A binding UN treaty alone can ensure that transnational corporations like UCC/Dow pay the price for industrial disasters.
Liability for industrial disasters such as the 1984 Bhopal gas tragedy must be pinned on transnational corporations. New efforts for an enforceable treaty which are underway alone can ensure that business enterprises are subservient to both peoples’ will and legislative will. It can ensure the primacy of human rights and public interest over private economic interests.
The open-ended intergovernmental working group (OEIGWG) has had seven sessions so far. Ahead of the seventh session, the Permanent Mission of Ecuador, on behalf of the Chairmanship of the OEIGWG, released a third revised draft legally binding instrument to regulate the activities of transnational corporations and other business enterprises. The third revised draft served as the basis for State-led negotiations during the seventh session, which took place from 25 to 29 October 2021.
Thirty seven years after the Bhopal gas tragedy of 1984, the victims and the adversely affected ecosystems await relief and remediation. Lessons from such industrial disasters create a compelling logic for an internationally binding treaty for transnational corporations (TNCs) and human rights. To this end, a UN resolution of 2014 created the UN open-ended intergovernmental working group and tasked it to prepare the text of such a treaty. Given the fact that corporations are admittedly not meant to be “democratic public interest institutions”, such negotiations on an enforceable treaty is of great significance.
Prior to the current efforts initiated by Ecuador and supported by India, China, South Africa and others, to provide a legal remedy to wrongs committed by business enterprises, the UN Sub-Commission on the Promotion and Protection of Human Rights had approved the ‘UN norms on the responsibilities of transnational corporations and other business enterprises with regard to human rights’.
These norms emerged as a step towards ensuring corporate accountability in August 2003. But the report of the special representative of the UN Secretary-General on business and human rights undermined these proposed mandatory norms under the influence of International Chamber of Commerce and the International Organization of Employers.
It chose to promote the Guiding Principles on Business and Human Rights in July 2011 as part of advocacy for the status quo of voluntary regulation by the companies while admitting that “while corporations may be considered organs of society, they are specialised economic organs, not democratic public interest institutions.”
The tremendous influence of US-based Union Carbide Corporation (UCC) became visible when I posed a question to the chief minister of Madhya Pradesh. I asked him about the disposal of the 336 tonnes of hazardous waste lying in the UCC factory, its liability and the disclosure of the report of the judicial inquiry commission on the 1984 Bhopal disaster. The Chief Minister chose to maintain a studied silence about all these questions. Significantly, although the Justice SL Kochar led commission submitted its report to the state government in February 2015; it has not been made public as yet.
In such a backdrop, it was remarkable that the foreign ministry under Sushma Swaraj changed India’s position with regard to a mandatory UN treaty.
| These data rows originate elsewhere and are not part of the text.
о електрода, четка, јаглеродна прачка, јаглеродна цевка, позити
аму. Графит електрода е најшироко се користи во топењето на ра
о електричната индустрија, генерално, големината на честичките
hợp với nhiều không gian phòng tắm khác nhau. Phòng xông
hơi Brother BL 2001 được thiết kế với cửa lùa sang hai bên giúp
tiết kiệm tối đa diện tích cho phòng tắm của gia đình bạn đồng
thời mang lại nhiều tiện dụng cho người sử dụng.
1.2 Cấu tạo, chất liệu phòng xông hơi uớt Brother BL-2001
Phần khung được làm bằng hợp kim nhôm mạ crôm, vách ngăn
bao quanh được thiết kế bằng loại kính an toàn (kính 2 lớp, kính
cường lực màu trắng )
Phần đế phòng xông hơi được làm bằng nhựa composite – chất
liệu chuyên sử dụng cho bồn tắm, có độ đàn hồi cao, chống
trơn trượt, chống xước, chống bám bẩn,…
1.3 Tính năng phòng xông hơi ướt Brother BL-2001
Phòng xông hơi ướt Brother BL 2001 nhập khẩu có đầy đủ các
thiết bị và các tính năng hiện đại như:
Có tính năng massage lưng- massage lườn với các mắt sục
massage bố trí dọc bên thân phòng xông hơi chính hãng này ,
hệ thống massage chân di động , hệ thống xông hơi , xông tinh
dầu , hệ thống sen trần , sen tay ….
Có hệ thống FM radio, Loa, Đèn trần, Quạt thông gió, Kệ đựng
In its essence, the proposed treaty is an outcome of some 45 years of effort underlining that self-regulation by TNCs is not enough at all.
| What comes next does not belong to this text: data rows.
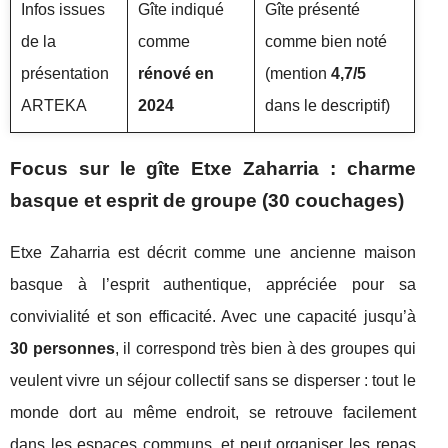
Infos issues
Gîte indiqué
Gîte présenté
de la
comme
comme bien noté
présentation
rénové en
(mention
4,7/5
ARTEKA
2024
dans le descriptif)
Focus sur le gîte Etxe Zaharria : charme
basque et esprit de groupe (30 couchages)
Etxe Zaharria est décrit comme une ancienne maison
basque à l’esprit authentique, appréciée pour sa
convivialité et son efficacité. Avec une capacité jusqu’à
30 personnes
, il correspond très bien à des groupes qui
veulent vivre un séjour collectif sans se disperser : tout le
monde dort au même endroit, se retrouve facilement
dans les espaces communs, et peut organiser les repas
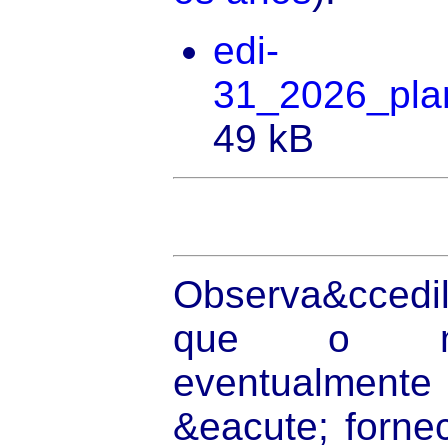
edi-
31_2026_plan
49 kB
Observa&ccedil
que o mat
eventualmente
&eacute; forne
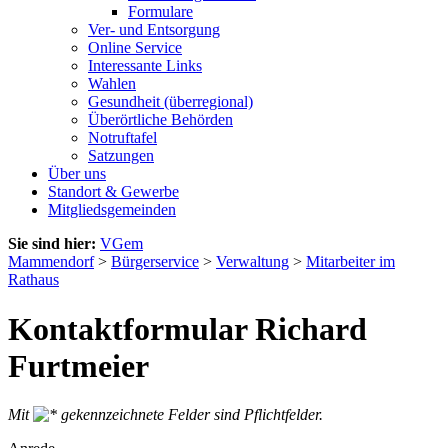
Formulare
Ver- und Entsorgung
Online Service
Interessante Links
Wahlen
Gesundheit (überregional)
Überörtliche Behörden
Notruftafel
Satzungen
Über uns
Standort & Gewerbe
Mitgliedsgemeinden
Sie sind hier:
VGem
Mammendorf
>
Bürgerservice
>
Verwaltung
>
Mitarbeiter im
Rathaus
Kontaktformular Richard
Furtmeier
Mit
gekennzeichnete Felder sind Pflichtfelder.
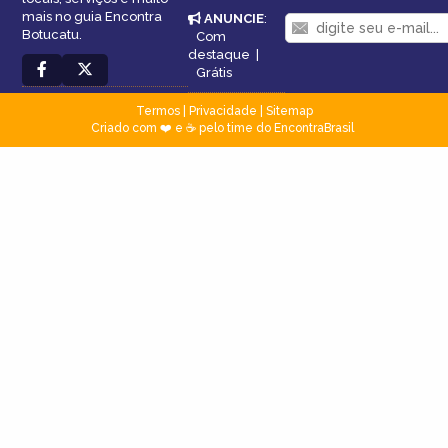
mais no guia Encontra
ANUNCIE
:
Botucatu.
Com
destaque
|
Grátis
Termos
|
Privacidade
|
Sitemap
Criado com ❤️ e ☕ pelo time do EncontraBrasil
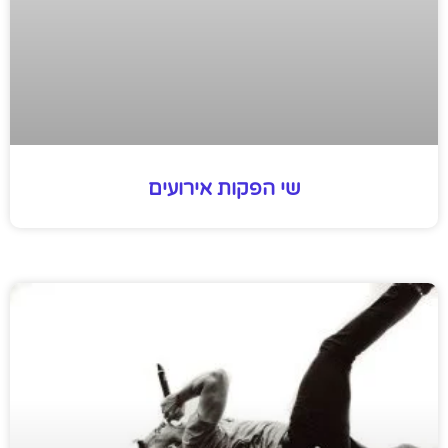
שי הפקות אירועים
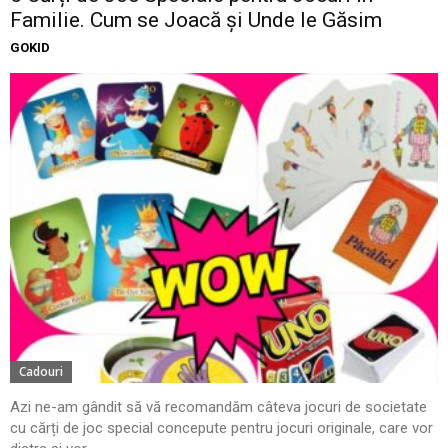
Familie. Cum se Joacă și Unde le Găsim
GOKID
Cadouri
Azi ne-am gândit să vă recomandăm câteva jocuri de societate
cu cărți de joc special concepute pentru jocuri originale, care vor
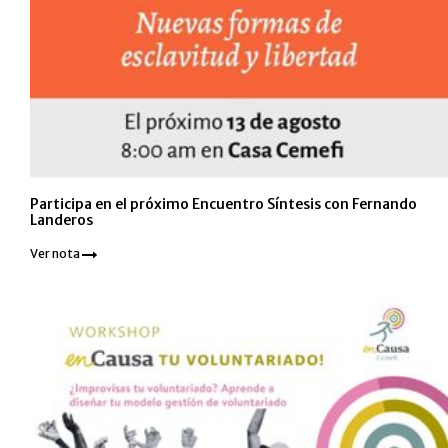
Participa en el próximo Encuentro Síntesis con Fernando
Landeros
Ver nota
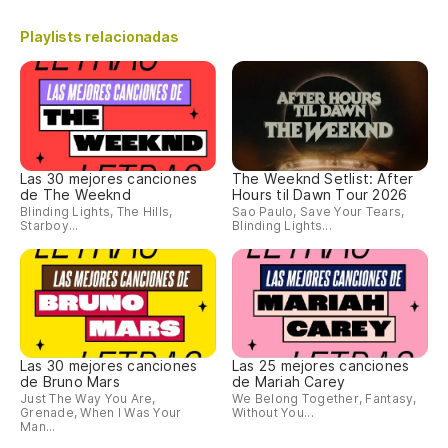
Al
Playlists relacionadas
So
Co
Las 30 mejores canciones
The Weeknd Setlist: After
de The Weeknd
Hours til Dawn Tour 2026
Blinding Lights, The Hills,
Sao Paulo, Save Your Tears,
Starboy...
Blinding Lights...
Las 30 mejores canciones
Las 25 mejores canciones
de Bruno Mars
de Mariah Carey
Just The Way You Are,
We Belong Together, Fantasy,
Grenade, When I Was Your
Without You...
Man...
In order to inspire confidence, the new efforts for an enforceable treaty must ensure that business enterprises are subservient to both peoples’ will and legislative will. It should ensure the primacy of human rights and public interest over private economic interests. It should reaffirm the hierarchical superiority of human rights norms over trade and investment treaties and develop specific state obligations in this regard.